▶ **Task to complete**
Gather from the material every line that contains the string "radio".

━━ Supplied entries

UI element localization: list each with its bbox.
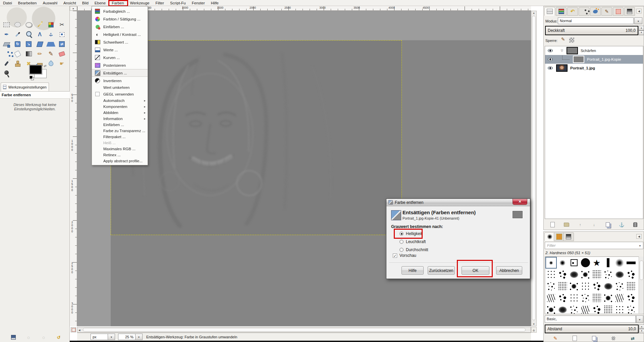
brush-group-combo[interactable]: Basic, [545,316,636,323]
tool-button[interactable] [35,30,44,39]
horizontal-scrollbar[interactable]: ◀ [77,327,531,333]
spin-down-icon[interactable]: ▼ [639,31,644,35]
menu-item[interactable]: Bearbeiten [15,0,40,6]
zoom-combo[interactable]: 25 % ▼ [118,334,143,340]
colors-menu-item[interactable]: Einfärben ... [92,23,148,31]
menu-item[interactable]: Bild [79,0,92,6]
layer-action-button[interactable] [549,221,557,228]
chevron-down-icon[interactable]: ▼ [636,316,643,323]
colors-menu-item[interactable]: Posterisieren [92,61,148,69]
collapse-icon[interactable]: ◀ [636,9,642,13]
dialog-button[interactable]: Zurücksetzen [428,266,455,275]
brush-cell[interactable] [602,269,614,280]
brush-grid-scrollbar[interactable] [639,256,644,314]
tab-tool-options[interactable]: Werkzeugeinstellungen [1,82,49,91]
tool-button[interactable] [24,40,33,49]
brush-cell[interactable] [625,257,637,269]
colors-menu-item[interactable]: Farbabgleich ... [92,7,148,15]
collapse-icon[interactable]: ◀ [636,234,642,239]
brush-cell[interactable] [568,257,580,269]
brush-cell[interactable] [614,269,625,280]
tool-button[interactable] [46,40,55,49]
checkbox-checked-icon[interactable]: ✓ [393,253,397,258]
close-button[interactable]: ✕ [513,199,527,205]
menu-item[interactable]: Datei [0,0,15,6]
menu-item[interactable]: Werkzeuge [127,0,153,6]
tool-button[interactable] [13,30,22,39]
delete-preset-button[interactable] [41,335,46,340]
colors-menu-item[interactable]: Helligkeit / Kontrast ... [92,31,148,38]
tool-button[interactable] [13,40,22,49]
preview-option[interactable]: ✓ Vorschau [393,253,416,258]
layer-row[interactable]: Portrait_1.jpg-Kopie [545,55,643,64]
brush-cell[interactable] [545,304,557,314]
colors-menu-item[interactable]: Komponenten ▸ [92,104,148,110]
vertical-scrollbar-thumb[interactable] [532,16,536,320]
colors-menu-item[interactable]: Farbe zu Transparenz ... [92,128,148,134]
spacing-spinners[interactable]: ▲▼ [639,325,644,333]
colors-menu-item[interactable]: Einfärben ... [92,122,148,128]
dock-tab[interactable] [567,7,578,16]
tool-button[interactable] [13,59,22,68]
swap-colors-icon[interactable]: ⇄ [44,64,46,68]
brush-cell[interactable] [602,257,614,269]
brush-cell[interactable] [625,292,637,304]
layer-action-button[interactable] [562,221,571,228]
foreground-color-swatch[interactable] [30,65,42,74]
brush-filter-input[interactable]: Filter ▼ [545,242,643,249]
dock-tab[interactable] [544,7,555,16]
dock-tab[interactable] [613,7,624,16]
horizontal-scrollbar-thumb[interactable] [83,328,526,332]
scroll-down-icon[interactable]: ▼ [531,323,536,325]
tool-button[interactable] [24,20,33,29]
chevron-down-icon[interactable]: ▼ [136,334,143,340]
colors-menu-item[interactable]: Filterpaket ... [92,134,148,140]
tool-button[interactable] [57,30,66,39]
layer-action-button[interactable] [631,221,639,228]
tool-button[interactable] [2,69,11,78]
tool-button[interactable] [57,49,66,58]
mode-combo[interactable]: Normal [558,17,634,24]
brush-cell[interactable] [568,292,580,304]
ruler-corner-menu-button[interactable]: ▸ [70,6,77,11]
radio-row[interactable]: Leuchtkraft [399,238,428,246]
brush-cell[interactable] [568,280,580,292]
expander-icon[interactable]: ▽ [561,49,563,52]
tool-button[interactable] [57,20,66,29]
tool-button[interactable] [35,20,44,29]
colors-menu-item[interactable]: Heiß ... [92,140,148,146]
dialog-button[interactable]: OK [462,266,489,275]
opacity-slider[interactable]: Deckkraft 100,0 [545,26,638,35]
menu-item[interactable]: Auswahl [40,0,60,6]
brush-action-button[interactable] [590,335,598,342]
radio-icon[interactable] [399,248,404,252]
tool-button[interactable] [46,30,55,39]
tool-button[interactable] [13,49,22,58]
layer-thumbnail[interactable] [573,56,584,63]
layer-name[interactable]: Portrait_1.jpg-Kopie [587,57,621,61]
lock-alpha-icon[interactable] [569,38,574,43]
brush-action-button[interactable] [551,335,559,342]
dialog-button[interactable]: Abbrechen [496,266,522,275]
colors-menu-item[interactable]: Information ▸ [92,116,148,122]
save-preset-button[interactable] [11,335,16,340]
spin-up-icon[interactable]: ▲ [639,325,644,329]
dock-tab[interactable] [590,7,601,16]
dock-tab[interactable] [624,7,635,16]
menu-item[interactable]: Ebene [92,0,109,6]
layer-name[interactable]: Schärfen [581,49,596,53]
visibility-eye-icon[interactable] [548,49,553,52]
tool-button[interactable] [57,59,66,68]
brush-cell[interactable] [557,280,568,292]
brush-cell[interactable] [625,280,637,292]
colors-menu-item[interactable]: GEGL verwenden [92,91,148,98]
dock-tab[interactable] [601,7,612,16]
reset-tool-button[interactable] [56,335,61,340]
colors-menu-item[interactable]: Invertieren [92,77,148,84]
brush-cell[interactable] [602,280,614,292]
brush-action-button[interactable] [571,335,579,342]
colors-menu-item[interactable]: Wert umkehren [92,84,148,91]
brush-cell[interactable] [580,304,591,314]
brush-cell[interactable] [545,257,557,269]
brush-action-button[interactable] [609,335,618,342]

━━━━

▶ **Result of the exercise**
radio-row[interactable]: Leuchtkraft [399,238,428,246]
radio-icon[interactable] [399,248,404,252]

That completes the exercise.